Second, the pandemic precipitated the greatest economic crisis since the 1930s. By revealing the fragility of societies where exchanges are extremely rapid and production chains are internationalized, the pandemic also revealed the most irrational aspects of the economic system that governs and structures social relations in almost all parts of the world. Thus, capitalism appears to be incapable not only of providing for basic human needs but also of reproducing its own functioning. All governments that initially try to protect both the law of profit and their citizens’ lives inevitably find themselves tempted to defend the former against the latter. 

The neoliberal structural adjustment policies which have been pursued for decades have played an important role in increasing inequality and, ultimately, in the way the epidemic has spread. Contrary to widespread belief, the epidemic does indeed differentiate between origins and social classes, affecting in particular those at the bottom of the social ladder.
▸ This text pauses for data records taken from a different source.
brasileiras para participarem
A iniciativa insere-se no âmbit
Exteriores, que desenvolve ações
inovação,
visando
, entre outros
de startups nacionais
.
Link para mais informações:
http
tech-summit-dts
It has also particularly affected countries that, on the pretext of maintaining strict fiscal discipline, have given up – or have been prevented from – building an efficient and accessible health care system. 
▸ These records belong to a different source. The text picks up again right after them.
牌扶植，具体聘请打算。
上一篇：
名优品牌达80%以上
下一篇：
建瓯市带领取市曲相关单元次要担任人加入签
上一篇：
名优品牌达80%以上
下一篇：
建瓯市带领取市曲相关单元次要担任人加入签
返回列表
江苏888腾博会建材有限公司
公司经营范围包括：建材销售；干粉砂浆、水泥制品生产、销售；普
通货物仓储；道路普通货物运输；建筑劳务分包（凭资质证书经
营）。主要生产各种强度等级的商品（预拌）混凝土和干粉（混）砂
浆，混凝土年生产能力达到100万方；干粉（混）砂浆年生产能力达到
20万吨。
Thus, while many countries in the Global North are experiencing the harmful consequences of the privatizations and budget cuts that have been applied in recent decades, the countries of the South are for the most part prevented from developing efficient health care systems because of the heavy burden of debt on their public accounts. 

In the European Union, the crisis has again been marked by an inability of Member States to coordinate their responses and develop common strategies. While the small island nation of Cuba – which has been subjected to a US blockade for 60 years – sent medical teams to more than 20 countries including Italy, which was hard hit by the pandemic (this is in line with Cuba’s policy of international solidarity, as recently demonstrated in Haiti after the 2010 earthquake or in Africa against the Ebola virus), the policies of EU Member States in this area have been more than timid if not non-existent. No stockpiles of masks or medical equipment had been jointly agreed on in the EU. 

No European medical team was formed. The national retrenchment sought by the extreme right-wing forces scored a point when the various governments closed their borders (in a very disorderly manner). Only after months of prevarication do Eurozone Member States seem to have reluctantly agreed to pool a small share of their sovereign debt – a decision that the stronger states will surely make the weaker ones pay for by continuing the fierce competition that characterizes the Economic and Monetary Union. 

When it came to defending the interests of the capitalist class and their companies, on the other hand, the Member States of the EU, like the other countries of the Global North, were all able to develop a similar political orientation aimed, as in the case of the bank bailouts that took place from 2008 onwards, at socializing the losses of large companies (with no guarantee that jobs would be maintained) by injecting vast amounts of public money into them. 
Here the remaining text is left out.